The new e-commerce policy aims to address issues like predatory pricing and deep discounting

by Ruhail Amin
Published - Dec 31, 2018 8:22 AM Updated: Dec 31, 2018 8:22 AM
ecommerce

The government’s recently proposed policy of introducing restrictions on foreign e-commerce companies operating in the country has met with mixed reactions. 

According to reports, some leading advocacy groups have objected to this proposed move and stated that it will cast a negative impact on Foreign Direct Investment (FDI) in the long run. 

It must be mentioned that the 2017 Foreign Direct Investment (FDI) Policy circular stated that 100% FDI under an automatic route is permitted only in the e-commerce marketplace model, and not in the inventory-based one. Now, the government has announced that it wants to introduce changes to the foreign direct investment policy for the e-commerce sector, which would end discounts and cashback offers that online platforms with foreign investments were offering and prevent predatory pricing and deep discounting. 

According to a study by the India Brand Equity Foundation (IBEF), a Trust established by the Ministry of Commerce and Industry, the Indian e-commerce industry has been on an upward growth trajectory and is expected to surpass the US to become the second largest e-commerce market in the world by 2034. The report also states that the e-commerce market is expected to reach US$ 200 billion by 2026, while online shoppers in India are expected to reach 120 million in 2018 and eventually 220 million by 2025. 

Speaking about the impact of the new proposed policy on the e-commerce sector, Harish Bijoor, Brand Expert and Owner Harish Bijoor Consults Inc, said, “The new guidelines are a bit of a jolt for e-commerce companies in India. It is all about sudden decisions that pull the rug from under the feet of the business that is just about establishing itself.” 

“This decision puts the key issue of flux in the sector to the forefront. Protecting the local traditional trader is going to be the imperative of any government that seeks votes in a democracy and this is something businesses must discount,” he added. 
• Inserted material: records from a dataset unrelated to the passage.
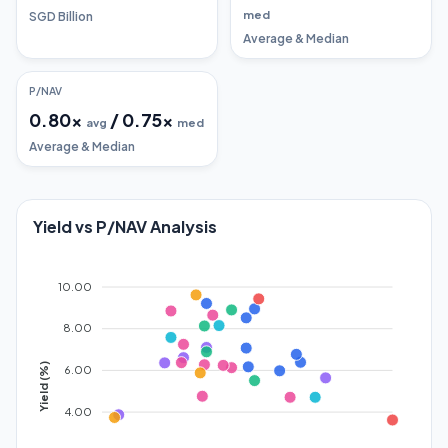
med
SGD Billion
Average & Median
P/NAV
0.80
x
/
0.75
x
avg
med
Average & Median
Yield vs P/NAV Analysis
10.00
8.00
Yield (%)
6.00
4.00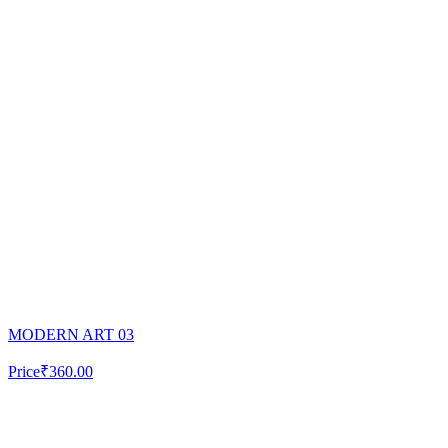
MODERN ART 03
Price
₹360.00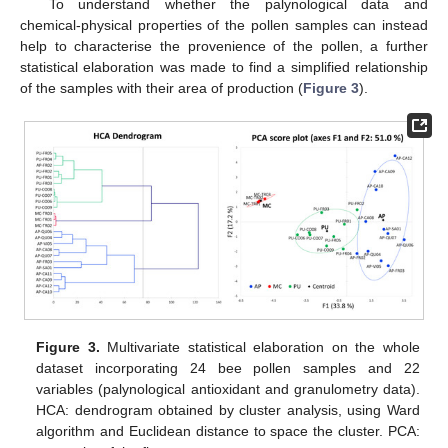
To understand whether the palynological data and
chemical-physical properties of the pollen samples can instead
help to characterise the provenience of the pollen, a further
statistical elaboration was made to find a simplified relationship
of the samples with their area of production (
Figure 3
).
Figure 3.
Multivariate statistical elaboration on the whole
dataset incorporating 24 bee pollen samples and 22
variables (palynological antioxidant and granulometry data).
HCA: dendrogram obtained by cluster analysis, using Ward
algorithm and Euclidean distance to space the cluster. PCA: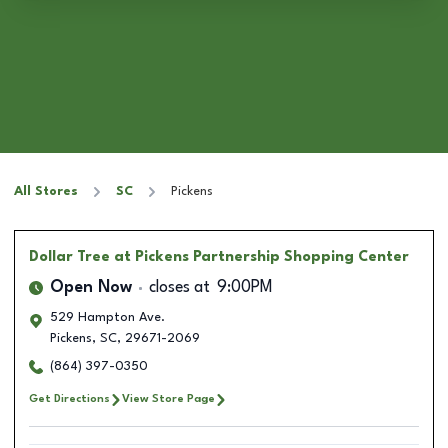
All Stores
SC
Pickens
Dollar Tree
at Pickens Partnership Shopping Center
Open Now
closes at
9:00PM
529 Hampton Ave.
Pickens
,
SC
,
29671-2069
(864) 397-0350
Get Directions
View Store Page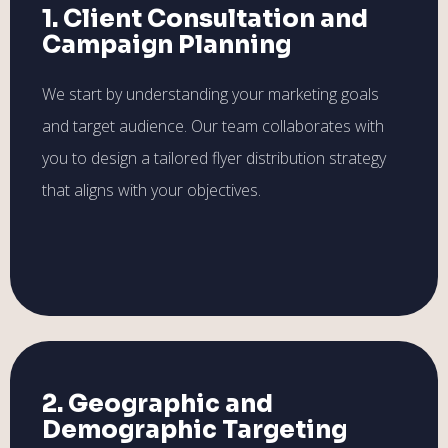
1. Client Consultation and
Campaign Planning
We start by understanding your marketing goals
and target audience. Our team collaborates with
you to design a tailored flyer distribution strategy
that aligns with your objectives.
2. Geographic and
Demographic Targeting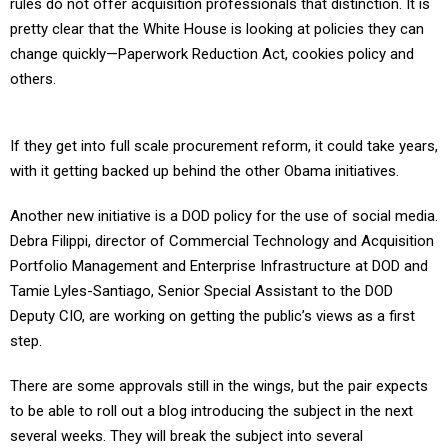
rules do not offer acquisition professionals that distinction. It is
pretty clear that the White House is looking at policies they can
change quickly—Paperwork Reduction Act, cookies policy and
others.
If they get into full scale procurement reform, it could take years,
with it getting backed up behind the other Obama initiatives.
Another new initiative is a DOD policy for the use of social media.
Debra Filippi, director of Commercial Technology and Acquisition
Portfolio Management and Enterprise Infrastructure at DOD and
Tamie Lyles-Santiago, Senior Special Assistant to the DOD
Deputy CIO, are working on getting the public’s views as a first
step.
There are some approvals still in the wings, but the pair expects
to be able to roll out a blog introducing the subject in the next
several weeks. They will break the subject into several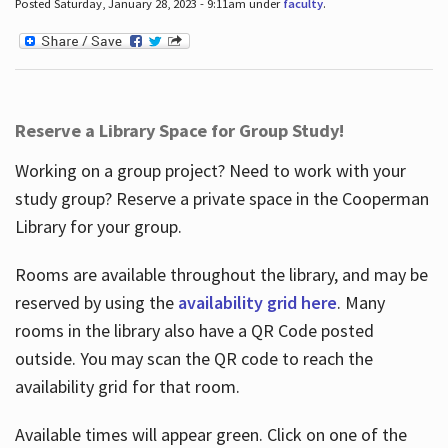
Posted Saturday, January 28, 2023 - 9:11am under
faculty
.
Reserve a Library Space for Group Study!
Working on a group project? Need to work with your
study group? Reserve a private space in the Cooperman
Library for your group.
Rooms are available throughout the library, and may be
reserved by using the
availability grid here
. Many
rooms in the library also have a QR Code posted
outside. You may scan the QR code to reach the
availability grid for that room.
Available times will appear green. Click on one of the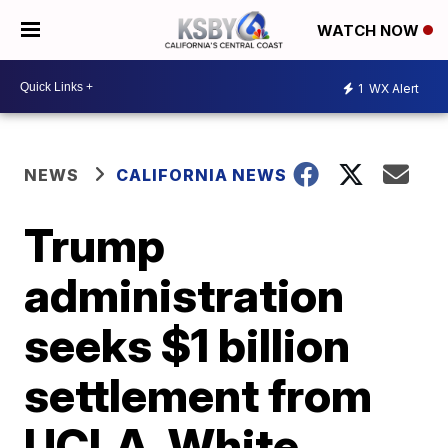
WATCH NOW
1
WX Alert
NEWS
CALIFORNIA NEWS
Trump
administration
seeks $1 billion
settlement from
UCLA, White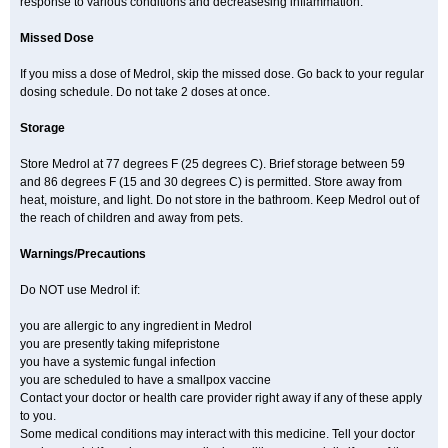
response to various conditions and decreasesing inflammation.
Missed Dose
If you miss a dose of Medrol, skip the missed dose. Go back to your regular
dosing schedule. Do not take 2 doses at once.
Storage
Store Medrol at 77 degrees F (25 degrees C). Brief storage between 59
and 86 degrees F (15 and 30 degrees C) is permitted. Store away from
heat, moisture, and light. Do not store in the bathroom. Keep Medrol out of
the reach of children and away from pets.
Warnings/Precautions
Do NOT use Medrol if:
you are allergic to any ingredient in Medrol
you are presently taking mifepristone
you have a systemic fungal infection
you are scheduled to have a smallpox vaccine
Contact your doctor or health care provider right away if any of these apply
to you.
Some medical conditions may interact with this medicine. Tell your doctor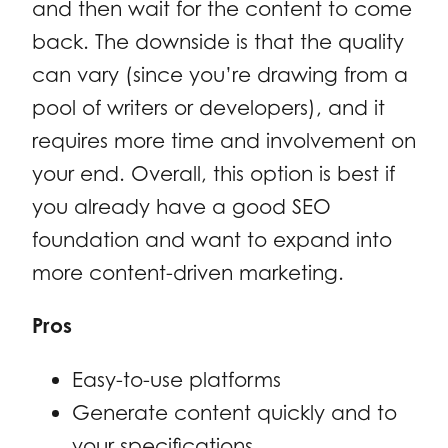
and then wait for the content to come
back. The downside is that the quality
can vary (since you’re drawing from a
pool of writers or developers), and it
requires more time and involvement on
your end. Overall, this option is best if
you already have a good SEO
foundation and want to expand into
more content-driven marketing.
Pros
Easy-to-use platforms
Generate content quickly and to
your specifications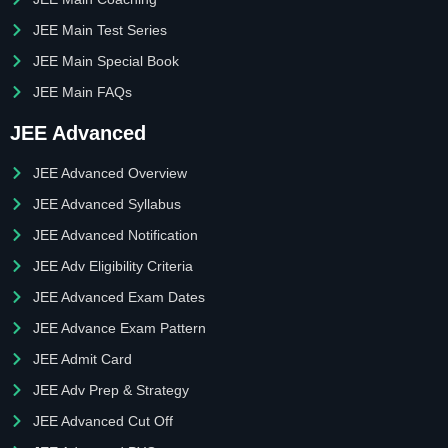
JEE Main Test Series
JEE Main Special Book
JEE Main FAQs
JEE Advanced
JEE Advanced Overview
JEE Advanced Syllabus
JEE Advanced Notification
JEE Adv Eligibility Criteria
JEE Advanced Exam Dates
JEE Advance Exam Pattern
JEE Admit Card
JEE Adv Prep & Strategy
JEE Advanced Cut Off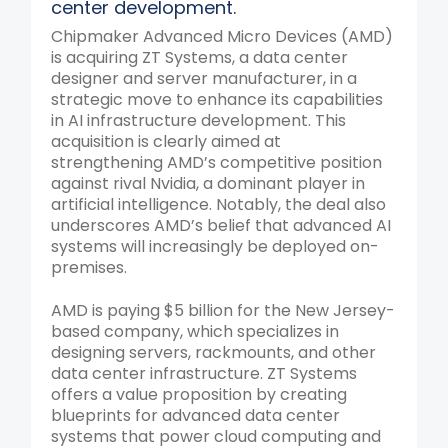
center development.
Chipmaker Advanced Micro Devices (AMD)
is acquiring ZT Systems, a data center
designer and server manufacturer, in a
strategic move to enhance its capabilities
in AI infrastructure development. This
acquisition is clearly aimed at
strengthening AMD’s competitive position
against rival Nvidia, a dominant player in
artificial intelligence. Notably, the deal also
underscores AMD’s belief that advanced AI
systems will increasingly be deployed on-
premises.
AMD is paying $5 billion for the New Jersey-
based company, which specializes in
designing servers, rackmounts, and other
data center infrastructure. ZT Systems
offers a value proposition by creating
blueprints for advanced data center
systems that power cloud computing and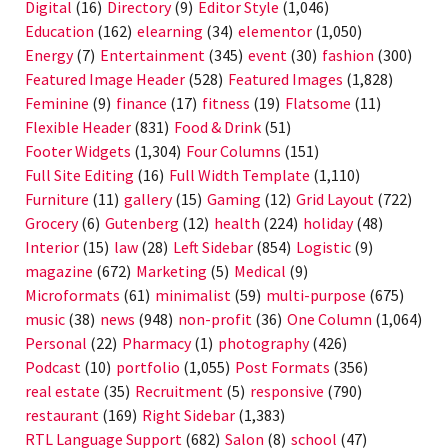
Digital
(16)
Directory
(9)
Editor Style
(1,046)
Education
(162)
elearning
(34)
elementor
(1,050)
Energy
(7)
Entertainment
(345)
event
(30)
fashion
(300)
Featured Image Header
(528)
Featured Images
(1,828)
Feminine
(9)
finance
(17)
fitness
(19)
Flatsome
(11)
Flexible Header
(831)
Food & Drink
(51)
Footer Widgets
(1,304)
Four Columns
(151)
Full Site Editing
(16)
Full Width Template
(1,110)
Furniture
(11)
gallery
(15)
Gaming
(12)
Grid Layout
(722)
Grocery
(6)
Gutenberg
(12)
health
(224)
holiday
(48)
Interior
(15)
law
(28)
Left Sidebar
(854)
Logistic
(9)
magazine
(672)
Marketing
(5)
Medical
(9)
Microformats
(61)
minimalist
(59)
multi-purpose
(675)
music
(38)
news
(948)
non-profit
(36)
One Column
(1,064)
Personal
(22)
Pharmacy
(1)
photography
(426)
Podcast
(10)
portfolio
(1,055)
Post Formats
(356)
real estate
(35)
Recruitment
(5)
responsive
(790)
restaurant
(169)
Right Sidebar
(1,383)
RTL Language Support
(682)
Salon
(8)
school
(47)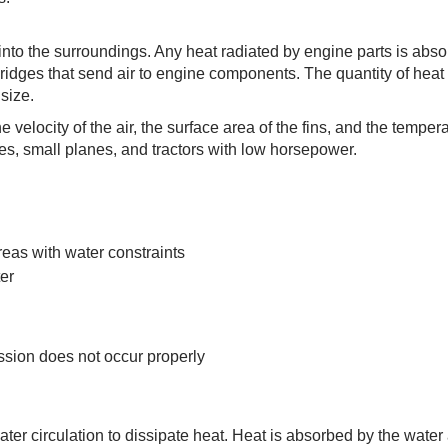
 into the surroundings. Any heat radiated by engine parts is abs
c ridges that send air to engine components. The quantity of heat
 size.
e velocity of the air, the surface area of the fins, and the tempera
les, small planes, and tractors with low horsepower.
reas with water constraints
ter
ssion does not occur properly
r circulation to dissipate heat. Heat is absorbed by the water a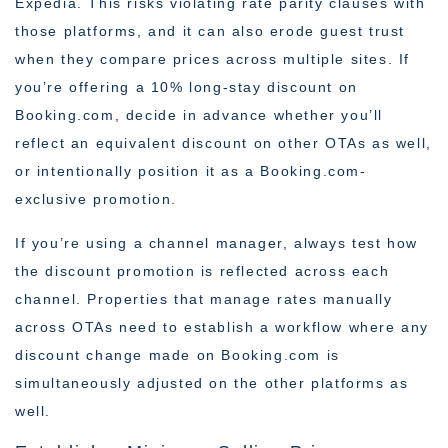
Expedia. This risks violating rate parity clauses with
those platforms, and it can also erode guest trust
when they compare prices across multiple sites. If
you’re offering a 10% long-stay discount on
Booking.com, decide in advance whether you’ll
reflect an equivalent discount on other OTAs as well,
or intentionally position it as a Booking.com-
exclusive promotion.
If you’re using a channel manager, always test how
the discount promotion is reflected across each
channel. Properties that manage rates manually
across OTAs need to establish a workflow where any
discount change made on Booking.com is
simultaneously adjusted on the other platforms as
well.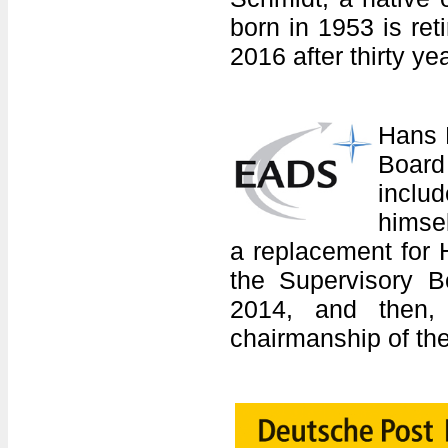
born in 1953 is re
2016 after thirty ye
Hans 
Board
inclu
himse
a replacement for 
the Supervisory B
2014, and then,
chairmanship of the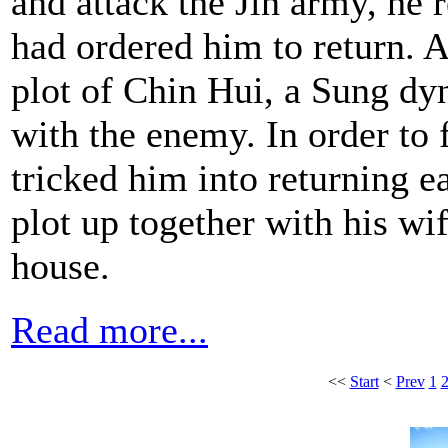
and attack the Jin army, he 
had ordered him to return. As
plot of Chin Hui, a Sung dy
with the enemy. In order to
tricked him into returning e
plot up together with his wi
house.
Read more...
<<
Start
<
Prev
1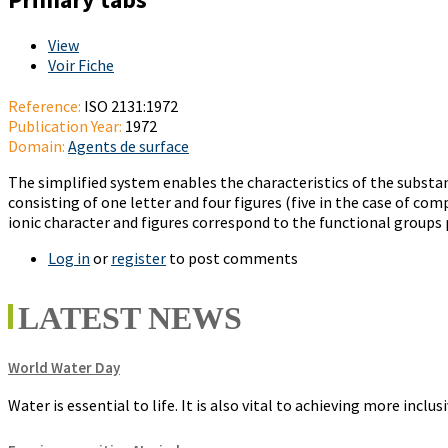
View
(active tab)
Voir Fiche
Reference:
ISO 2131:1972
Publication Year:
1972
Domain:
Agents de surface
The simplified system enables the characteristics of the subst
consisting of one letter and four figures (five in the case of co
ionic character and figures correspond to the functional groups 
Log in
or
register
to post comments
LATEST NEWS
World Water Day
Water is essential to life. It is also vital to achieving more incl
Even the US-India Strategic Partnership Forum has termed the new e-commerce rules as “regressive” and said the changes would harm consumers, create unpredictability and have a negative impact on the growth of online retail in India. 

In response to the harshly worded US-India Strategic Partnership Forum’s response, the Confederation of All India Traders (CAIT), in a press report was quoted as saying, “It is highly regretted that powerful MNCs through their respective governments try to act as a big brother and in name of consumers and farmers they try to change policies of developing countries.” 

The new e-commerce rules are set to come into effect from February 2019.